Phenylketonuria, or PKU, is one of the better known of these disorders, and was the first to be screened for in Texas beginning in 1965. Patients with PKU lack the enzyme that breaks down phenylalanine, an amino acid that is part of protein found in the majority of food. Too much phenylalanine damages the central nervous system and causes brain damage. Patients with PKU need to be on restrictive diets for their entire lives.
“It is a balancing act between keeping them safe and helping them grow,” says Heather Saavedra, MS, RD, LD, a nutritionist with the Division of Medical Genetics in UTHealth Medical School’s Department of Pediatrics. She works closely with families to develop a diet plan that fits into their everyday lives and helps monitor their child’s amino acid levels.
Like PKU patients, Hayley also lacks an enzyme to breakdown protein, but a different protein called methionine, which causes homocysteine to build up and damage the nervous and vascular system.
To keep her homocysteine levels under control, Hayley drinks a specially modified formula (which costs $500 a month and is not covered by her insurance*). Her parents also carefully measure the foods she eats. She is allowed only a certain amount and type of protein each day. Meat, dairy, eggs, beans and nuts are off limits, as well as energy bars and anything high in protein. Keeping Hayley on her strict diet takes constant effort, says Janna, and will be more difficult as she gets older.
“It is not going to be easy,” she says. “My son gave her a Nutrigrain bar one day. She took a bite of it. She can’t have some of the stuff that he eats. But she is going to be as normal as she can be.”

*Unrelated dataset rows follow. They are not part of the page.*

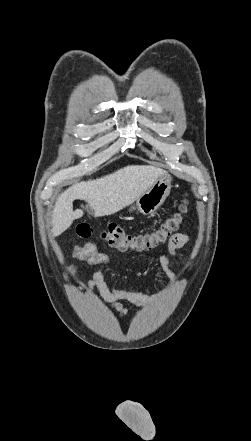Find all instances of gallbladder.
Masks as SVG:
<instances>
[{
  "label": "gallbladder",
  "instance_id": "obj_1",
  "mask_svg": "<svg viewBox=\"0 0 251 441\" xmlns=\"http://www.w3.org/2000/svg\"><path fill=\"white\" fill-rule=\"evenodd\" d=\"M84 210H85L87 213H91V212H92V210H91L88 206H85Z\"/></svg>",
  "mask_w": 251,
  "mask_h": 441
}]
</instances>
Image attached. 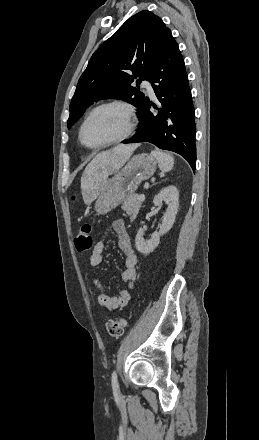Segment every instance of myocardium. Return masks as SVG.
Returning a JSON list of instances; mask_svg holds the SVG:
<instances>
[{
	"instance_id": "myocardium-1",
	"label": "myocardium",
	"mask_w": 259,
	"mask_h": 440,
	"mask_svg": "<svg viewBox=\"0 0 259 440\" xmlns=\"http://www.w3.org/2000/svg\"><path fill=\"white\" fill-rule=\"evenodd\" d=\"M111 106H117V107H120L124 110L125 117H126V130H125V132L121 136H119L118 138H115L113 140H110V141H107V142H104L101 144H97V145L86 144L83 140V129H84L87 121L98 110L106 108V107H111ZM135 129H136V113H135V109H134L133 105L125 100L112 99V100H108V101H105V102H102V103L96 105L90 111L87 112V114L85 115V117L83 118V120L80 124L79 130H78V139H79L80 143L85 148L90 149V150H98V149H101V148H104L107 146H111L114 144H118V143L125 141L126 139H128L129 137H131L133 135V133L135 132Z\"/></svg>"
}]
</instances>
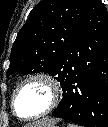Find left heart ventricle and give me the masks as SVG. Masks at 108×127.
I'll return each mask as SVG.
<instances>
[{
    "mask_svg": "<svg viewBox=\"0 0 108 127\" xmlns=\"http://www.w3.org/2000/svg\"><path fill=\"white\" fill-rule=\"evenodd\" d=\"M49 100L48 88L41 82H32L18 93L15 101L16 110L23 117L34 116L47 107Z\"/></svg>",
    "mask_w": 108,
    "mask_h": 127,
    "instance_id": "obj_1",
    "label": "left heart ventricle"
}]
</instances>
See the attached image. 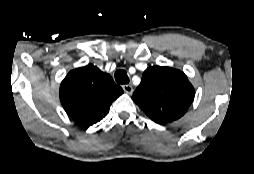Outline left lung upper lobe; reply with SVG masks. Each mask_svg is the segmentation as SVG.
<instances>
[{"label": "left lung upper lobe", "mask_w": 254, "mask_h": 174, "mask_svg": "<svg viewBox=\"0 0 254 174\" xmlns=\"http://www.w3.org/2000/svg\"><path fill=\"white\" fill-rule=\"evenodd\" d=\"M132 99L158 124L177 120L194 99V88L187 76L170 67L147 68Z\"/></svg>", "instance_id": "5c2ea615"}]
</instances>
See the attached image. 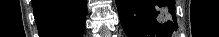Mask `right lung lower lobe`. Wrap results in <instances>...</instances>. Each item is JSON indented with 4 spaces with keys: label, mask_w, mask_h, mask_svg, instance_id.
<instances>
[{
    "label": "right lung lower lobe",
    "mask_w": 219,
    "mask_h": 37,
    "mask_svg": "<svg viewBox=\"0 0 219 37\" xmlns=\"http://www.w3.org/2000/svg\"><path fill=\"white\" fill-rule=\"evenodd\" d=\"M41 37H81L86 17L85 0H33Z\"/></svg>",
    "instance_id": "1"
}]
</instances>
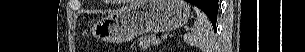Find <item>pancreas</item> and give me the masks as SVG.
<instances>
[{
    "instance_id": "pancreas-1",
    "label": "pancreas",
    "mask_w": 305,
    "mask_h": 52,
    "mask_svg": "<svg viewBox=\"0 0 305 52\" xmlns=\"http://www.w3.org/2000/svg\"><path fill=\"white\" fill-rule=\"evenodd\" d=\"M141 49H147L151 45H158L160 40L155 35H145L138 39Z\"/></svg>"
}]
</instances>
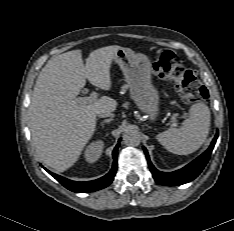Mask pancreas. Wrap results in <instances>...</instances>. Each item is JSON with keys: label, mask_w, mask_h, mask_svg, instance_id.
<instances>
[{"label": "pancreas", "mask_w": 234, "mask_h": 231, "mask_svg": "<svg viewBox=\"0 0 234 231\" xmlns=\"http://www.w3.org/2000/svg\"><path fill=\"white\" fill-rule=\"evenodd\" d=\"M127 87L126 86H123L122 89L125 90Z\"/></svg>", "instance_id": "cf45deb5"}]
</instances>
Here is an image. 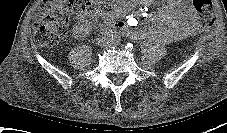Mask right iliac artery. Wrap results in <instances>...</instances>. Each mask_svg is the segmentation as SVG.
<instances>
[{
  "label": "right iliac artery",
  "mask_w": 227,
  "mask_h": 133,
  "mask_svg": "<svg viewBox=\"0 0 227 133\" xmlns=\"http://www.w3.org/2000/svg\"><path fill=\"white\" fill-rule=\"evenodd\" d=\"M105 34H107L108 37H112L113 40V36L115 37L116 32H105Z\"/></svg>",
  "instance_id": "obj_1"
}]
</instances>
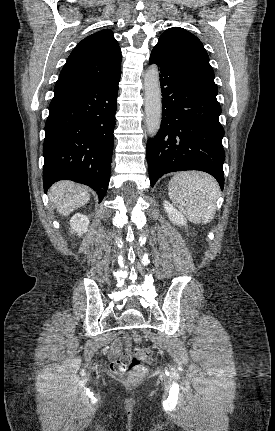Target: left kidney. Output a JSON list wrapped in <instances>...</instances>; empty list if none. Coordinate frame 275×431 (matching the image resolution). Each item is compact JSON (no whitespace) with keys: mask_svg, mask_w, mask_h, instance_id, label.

“It makes such a difference”
Patients like Hayley are living examples of the promise of newborn screening, Northrup says. Without newborn screening their disease would go undiscovered, causing severe damage to the brain and body, even death. Newborn screening gives patients with genetic diseases a chance at a normal life. Still, some critics say the newborn screening unnecessarily frightens parents.
“It (newborn screening) is difficult for new parents,” empathizes Joanne Nguyen, MD, a proponent of newborn screening and assistant professor of pediatrics at UTHealth Medical School. Nguyen is Northrup’s medical partner. “You have a new parent, and a new baby, and sometimes they don’t even know that they have had this test done. And you are telling them that they have had an abnormal test result, so it is challenging.”
Northrup agrees that the uncertainty involved with newborn screening can be hard on parents, but asks for their patience. “It is definitely worth it to find the ones that do (have genetic disorders),” Northrup says. “Because it makes such a difference.”
Newborn screening is an enormous endeavor for a state like Texas, which has an estimated 400,000 births a year. Because of the double screen, the DSHS processes an estimated 800,000 blood specimens a year. Of that number, 15,000 samples come back abnormal. Approximately 600 cases are confirmed as disorders each year.
“It is a huge undertaking to check all the babies, but it is cost effective and worth it.” Northrup says. She adds that early diagnosis prevents costly complications. Because of its impact, the Centers for Disease Control and Prevention named newborn screening programs one of the top 10 public health achievements of the first 10 years of the 21st century.
Northrup says the prognosis of children with PKU is a good example how newborn screening benefits public health. In the past, PKU was a leading cause of intellectual and developmental disabilities, and children with PKU were institutionalized because of their severe retardation.
“Now we diagnose patients with PKU with newborn screening and they are just like everyone else,” she says. “They grow up, they get married, they go to college and they have kids. They get to have a normal life.”
* A state mandate requires that companies offering insurance in Texas cover medical foods (specially modified formulas), but if a company has a self-insured plan, they are exempt from this requirement.